Il y aura donc la rue Alan Turing, la rue Eugène Freyssinet (normal), la rue Grace Murray Hoper... et la rue Steve Jobs.

'L"héritage de Steve Jobs, c'est aussi l'optimisation fiscale illégale"

L'initiative du maire a été votée avec succès... grâce aux élus de droite. En effet, écologistes et communistes se sont opposés à la nouvelle désignation des rues. En cause : le symbole et l'héritage polémique de Steve Jobs.

"Son héritage, ce sont tout d'abord les conditions de travail dans les usines sous-traitantes. Les sous-traitants d’Apple en Chine sont connus pour abuser de salaires insuffisants et d’heures supplémentaires forcées", détaille le groupe communiste Front de Gauche sur son site. "Mais l’héritage de Steve Jobs est aussi dans les pratiques d’optimisation fiscale illégale massives. (...) Ce sont près de 13 milliards qu’Apple doit payer aujourd’hui pour compenser le taux d’imposition scandaleux de 0,005% en Irlande."

Des femmes dans la rue

L'autre raison avancée par les élus opposés à la rue Steve Jobs, c'est la volonté de voir plus de noms de femmes orner les rues de Paris.

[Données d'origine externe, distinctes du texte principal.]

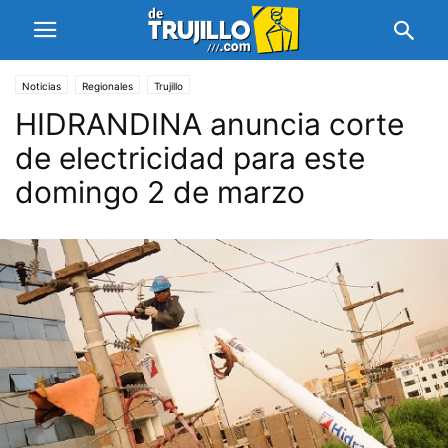
Noticias
Regionales
Trujillo
HIDRANDINA anuncia corte
de electricidad para este
domingo 2 de marzo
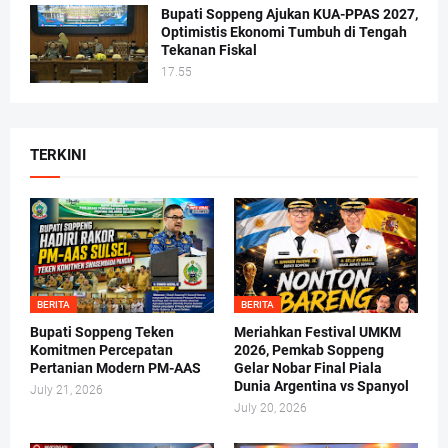
Bupati Soppeng Ajukan KUA-PPAS 2027,
Optimistis Ekonomi Tumbuh di Tengah
Tekanan Fiskal
17.55
TERKINI
BERITA
BERITA
Bupati Soppeng Teken
Meriahkan Festival UMKM
Komitmen Percepatan
2026, Pemkab Soppeng
Pertanian Modern PM-AAS
Gelar Nobar Final Piala
Dunia Argentina vs Spanyol
July 21, 2026
July 20, 2026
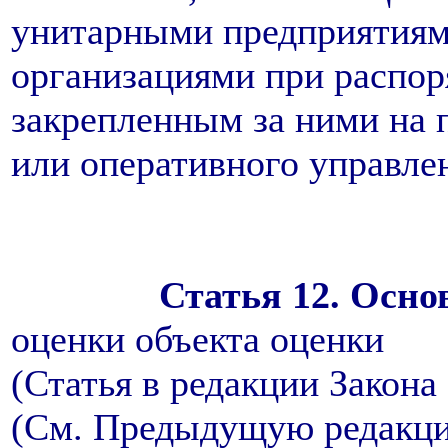
унитарными предприятиям
организациями при распо
закрепленным за ними на 
или оперативного управле
Статья 12. Осно
оценки объекта оценки
(Статья в редакции Закона 
(См. Предыдущую редакц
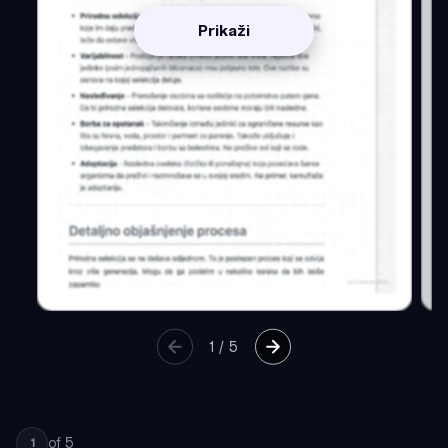
Prikaži
1
/
5
of
5
1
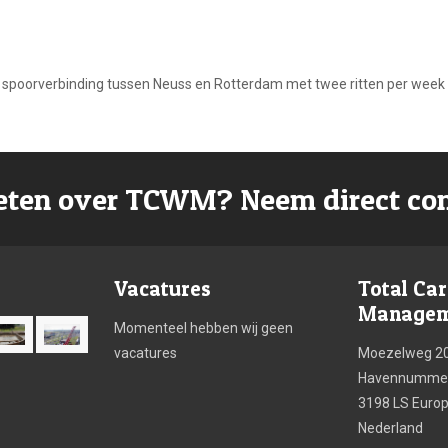
 spoorverbinding tussen Neuss en Rotterdam met twee ritten per week e
ten over TCWM? Neem direct con
Vacatures
Total Ca
Manageme
Momenteel hebben wij geen
vacatures
Moezelweg 2
Havennummer
3198 LS Euro
Nederland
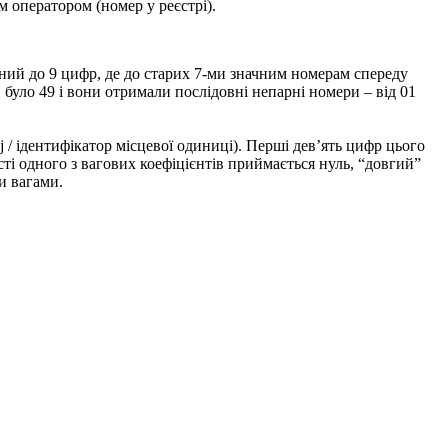
оператором (номер у реєстрі).
ний до 9 цифр, де до старих 7-ми значним номерам спереду
 було 49 і вони отримали послідовні непарні номери – від 01
 / ідентифікатор місцевої одиниці). Перші дев’ять цифр цього
ті одного з вагових коефіцієнтів приймається нуль, “довгий”
и вагами.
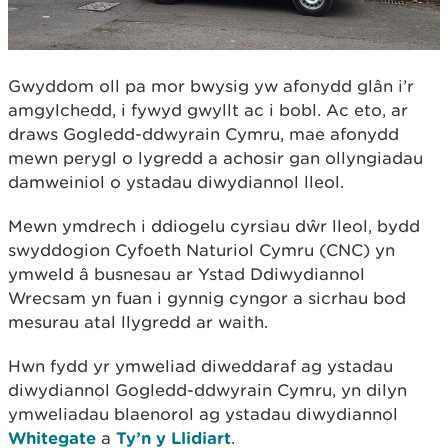
Gwyddom oll pa mor bwysig yw afonydd glân i’r
amgylchedd, i fywyd gwyllt ac i bobl. Ac eto, ar
draws Gogledd-ddwyrain Cymru, mae afonydd
mewn perygl o lygredd a achosir gan ollyngiadau
damweiniol o ystadau diwydiannol lleol.
Mewn ymdrech i ddiogelu cyrsiau dŵr lleol, bydd
swyddogion Cyfoeth Naturiol Cymru (CNC) yn
ymweld â busnesau ar Ystad Ddiwydiannol
Wrecsam yn fuan i gynnig cyngor a sicrhau bod
mesurau atal llygredd ar waith.
Hwn fydd yr ymweliad diweddaraf ag ystadau
diwydiannol Gogledd-ddwyrain Cymru, yn dilyn
ymweliadau blaenorol ag ystadau diwydiannol
Whitegate
a
Ty’n y Llidiart
.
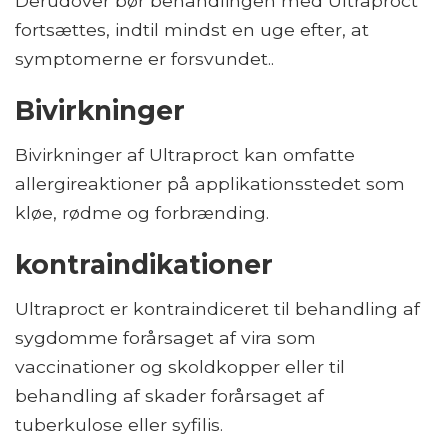
Derudover bør behandlingen med Ultraproct
fortsættes, indtil mindst en uge efter, at
symptomerne er forsvundet..
Bivirkninger
Bivirkninger af Ultraproct kan omfatte
allergireaktioner på applikationsstedet som
kløe, rødme og forbrænding.
kontraindikationer
Ultraproct er kontraindiceret til behandling af
sygdomme forårsaget af vira som
vaccinationer og skoldkopper eller til
behandling af skader forårsaget af
tuberkulose eller syfilis.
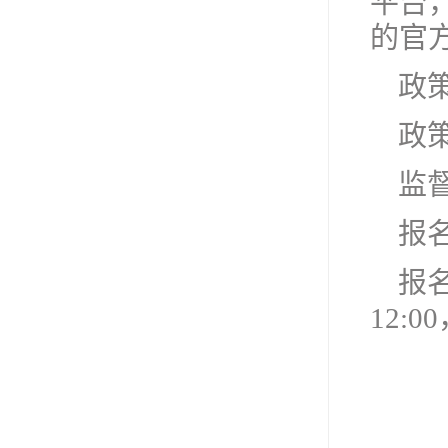
平台
的官
政策
政策
监督
报名链
报名
12:0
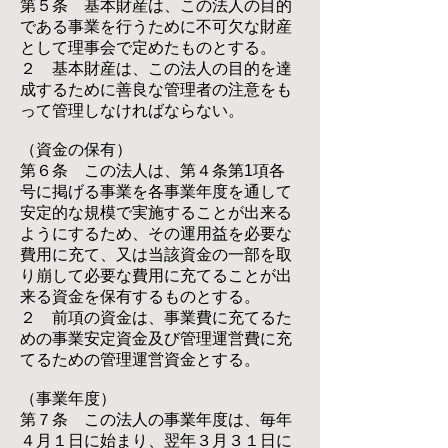
第５条 基本財産は、この法人の目的
である事業を行うために不可欠な財産
として理事会で定めたものとする。
２ 基本財産は、この法人の目的を達
成するために善良な管理者の注意をも
って管理しなければならない。
（資金の保有）
第６条 この法人は、第４条第1項各
号に掲げる事業を各事業年度を通して
安定的な規模で実施することが出来る
ようにするため、その運用益を必要な
費用に充て、又は当該資金の一部を取
り崩して必要な費用に充てることが出
来る資金を保有するものとする。
２ 前項の資金は、事業費に充てるた
めの事業安定資金及び管理運営費に充
てるための管理運営資金とする。
（事業年度）
第７条 この法人の事業年度は、毎年
４月１日に始まり、翌年３月３１日に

"Trop longtemps, les femmes ont été les grandes oubliées de l’Histoire", rappelle les élus de gauche. "Cette injustice doit et peut être réparée en leur donnant désormais la priorité dans les nouvelles dénominations". Ils proposent donc de remplacer Steve Jobs, à l'héritage contestable, par Ada Lovelace.

Ada Lovelace, pionnière de l'informatique au XIXe siècle, est la première à avoir écrit un algorithme qu'une machine pouvait exécuter. Le premier logiciel, en fait. Un langage de code informatique a même été nommé Ada en son honneur.

En attendant, il n'y a pas que les élus communistes et écologistes du XIIIe arrondissement qui sont déçus par les nouveaux noms de rue. Les internautes aussi trouvent étrange de nommer une artère parisienne rue Steve Jobs.

Dans quelques mois, on trouvera peut-être normal de dire "Un petit verre demain ? 17 h ça te va ? RDV rue Steve Jobs, je connais un super bistrot là-bas."